Newey has made no secret of his desire to get involved in the design side of sailing and British America's Cup-winning sailor Ben Ainslie recently referenced Newey in an interview when talking about setting up a UK-based team. However, Horner is confident Newey has enough of an incentive to stay on at Red Bull for some time.

"Firstly, Adrian has always expressed an interest in the America's Cup since the McLaren days," he said. "It's something at some distant point in the future it is feasibly something he may get involved with. But he thoroughly enjoys what he is doing at the moment, he is in the halcyon period of his personal career and he enjoys the environment he is working in. It's not just about Adrian, it's about the team of engineers that work with him and support him, without which none of it would be possible. Adrian is always the first to recognise that as well.

"As with anything, I think a contract isn't worth the paper it's written on if the individuals aren't comfortable with each other or don't have the desire to be there. Adrian is very comfortable in the environment at Red Bull and enjoys working with the team, and the team obviously enjoys working with Adrian. I think that will continue for quite some time to come. His motivation is still enormously high, he's still hugely competitive and he's still relatively young.
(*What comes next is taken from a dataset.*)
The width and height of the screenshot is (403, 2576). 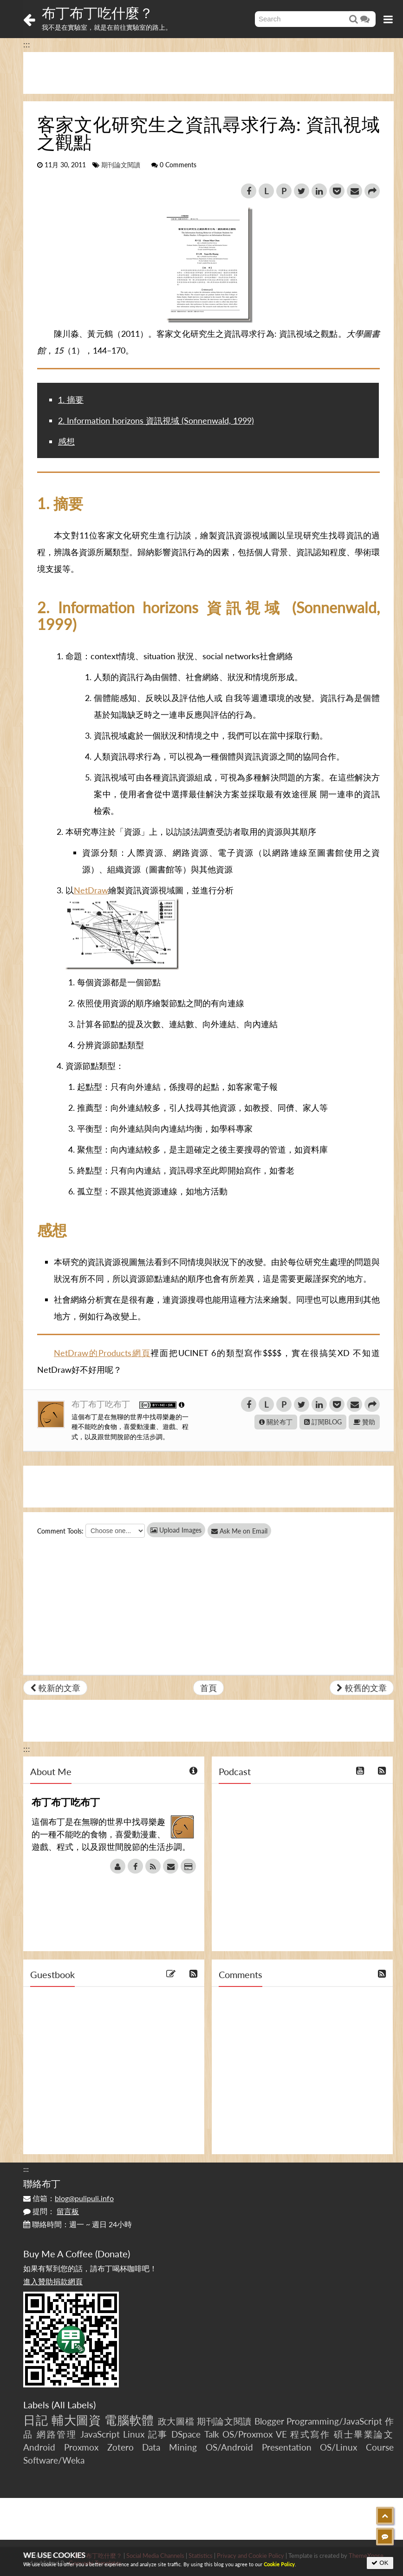 I want to click on 訂閱BLOG, so click(x=323, y=1422).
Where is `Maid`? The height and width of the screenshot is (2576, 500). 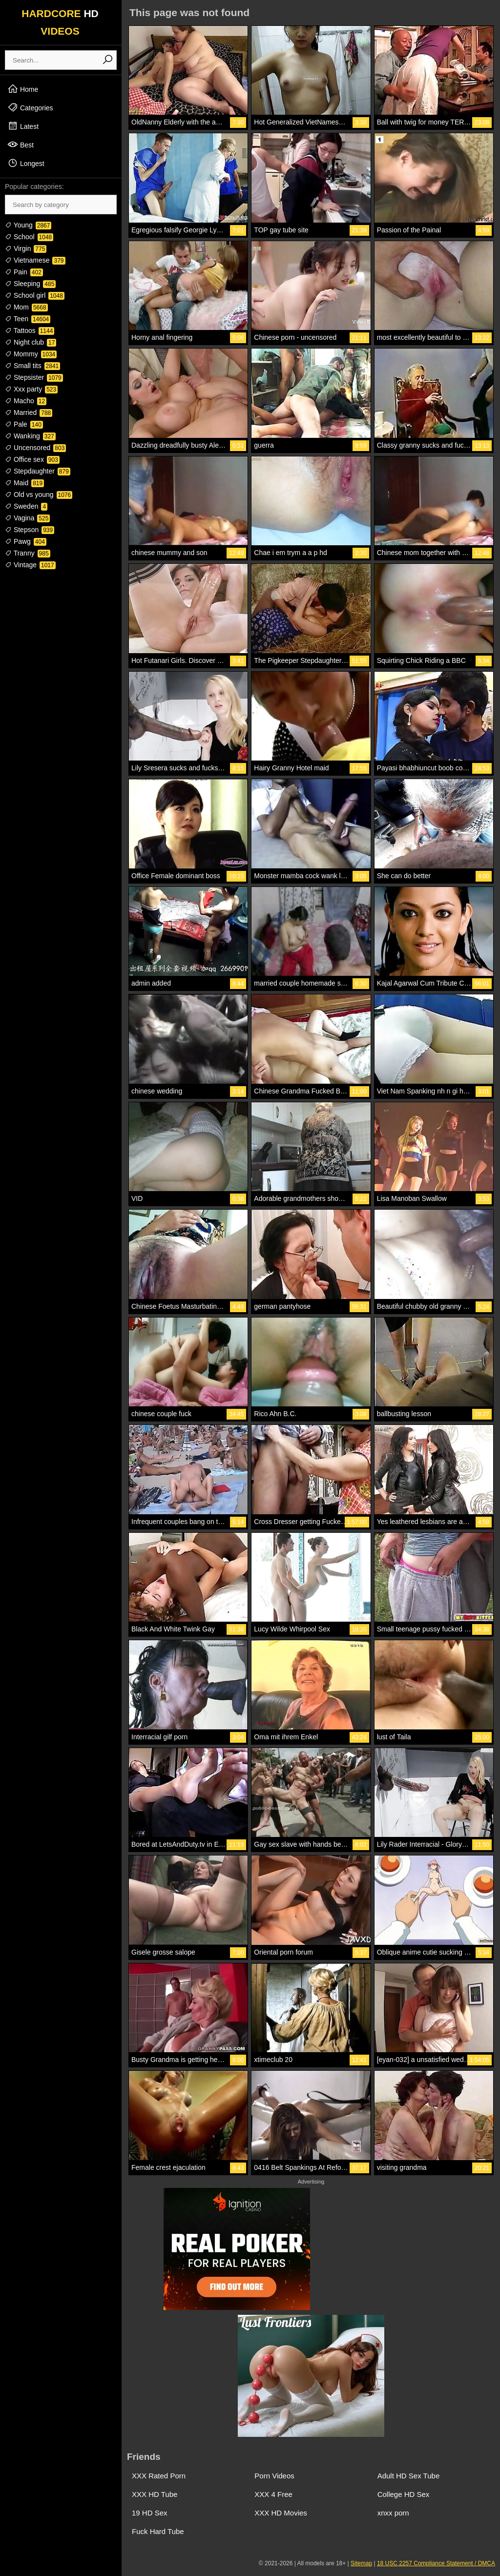 Maid is located at coordinates (24, 483).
He's far from retirement age and I think he would find it hard to find any challenge that would stimulate him in the way that Formula One does."

Horner said Newey was still instrumental to the team and its success over the last four years.

"He's an enormous part of the team, and the technical team, in many ways, has been built around him to embrace the way that he works and how he operates," he added. "He's quite unique in his functions and describes himself as a dinosaur because he still draws with a pencil on a drawing board. That's probably the only drawing board left in Formula One. The way he interacts with the design engineers and the rest of the aerodynamics department, that's the real key to the success."